After about six months in the safe house, the family went on the run, living at the homes of empathetic friends and relatives. Fear has been a constant. Word on the street is that Barrio 18 will seek more vengeance.

“They are offering $35,000 for my head,” Giron says. “They say they’ll kill us one by one.”

Giron told his oldest daughter to flee with her child to the United States. She took Allison, who’s 5 now, and headed north in February. In Mexico, immigration agents caught them and forced their return to El Salvador.

'Not a single square kilometer without gang members'

The strength of street gangs in the Northern Triangle countries of Central America – El Salvador, Guatemala and Honduras – has grown to the point that they present a direct challenge to governments.

Marvin Gonzalez, a 30-year-old former member of the nation’s largest gang, the Mara Salvatrucha, also known as MS-13, says that gang and the rival Barrio 18 were present throughout the country.
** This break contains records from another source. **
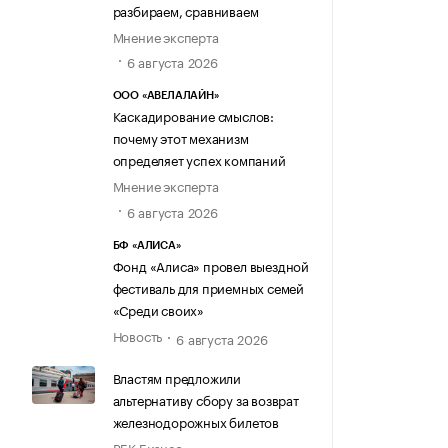
разбираем, сравниваем
Мнение эксперта
6 августа 2026
ООО «АВЕЛАЛАЙН»
Каскадирование смыслов:
почему этот механизм
определяет успех компаний
Мнение эксперта
6 августа 2026
БФ «АЛИСА»
Фонд «Алиса» провел выездной
фестиваль для приемных семей
«Среди своих»
Новость
6 августа 2026
Властям предложили
альтернативу сбору за возврат
железнодорожных билетов
РБК Бизнес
“In El Salvador, there is not a single square kilometer without gang members,” Mr. Gonzalez says . “Media reports say that between the two gangs, there are a total of 60,000 members. The police only have 25,000 officers.”

Police officers, most of whom live in areas with heavy gang activity and fear reprisals themselves, sometimes collaborate with local gang leaders.

“There are police who capture members of one gang and then leave them in the territory of the rival gang so that they will be killed,” says Mr. Rivas, the sociologist.

Gang members not only are in most middle- and working-class neighborhoods, but they also flaunt their power.

“They like how everyone is afraid of them,” says Ines Belloso, a housewife and mother of two boys who was watching one at a soccer practice in Ilopango, a suburb of the capital.

Parents are particularly distraught over the gangs’ power to recruit adolescent boys and to co-opt girls, often forcibly, into becoming partners of gang bosses, sometimes simply kidnapping them.

Asylum?

Minors from El Salvador compose 21 percent of the more than 52,000 unaccompanied minors who’ve crossed into the United States since Oct. 1, according to Department of Homeland Security figures.

For those like Giron who’ve suffered acute trauma at the hands of the gangs, the only hope is in finding nations willing to give their families asylum. Giron’s family has appealed to several European countries and the United States. So far, they haven’t gotten a positive response.

Karla Lissette Salas, a lawyer who’s helping the family seek asylum abroad, says few countries were willing to take asylum cases from El Salvador. So far this year, lawyers have placed six families with a total of 31 members, she says.

Fighting back tears unsuccessfully, Giron spoke of his desire to obtain haven in some safe country. He says his family was racing against time, noting that one of those jailed in the killing of his wife will soon leave prison.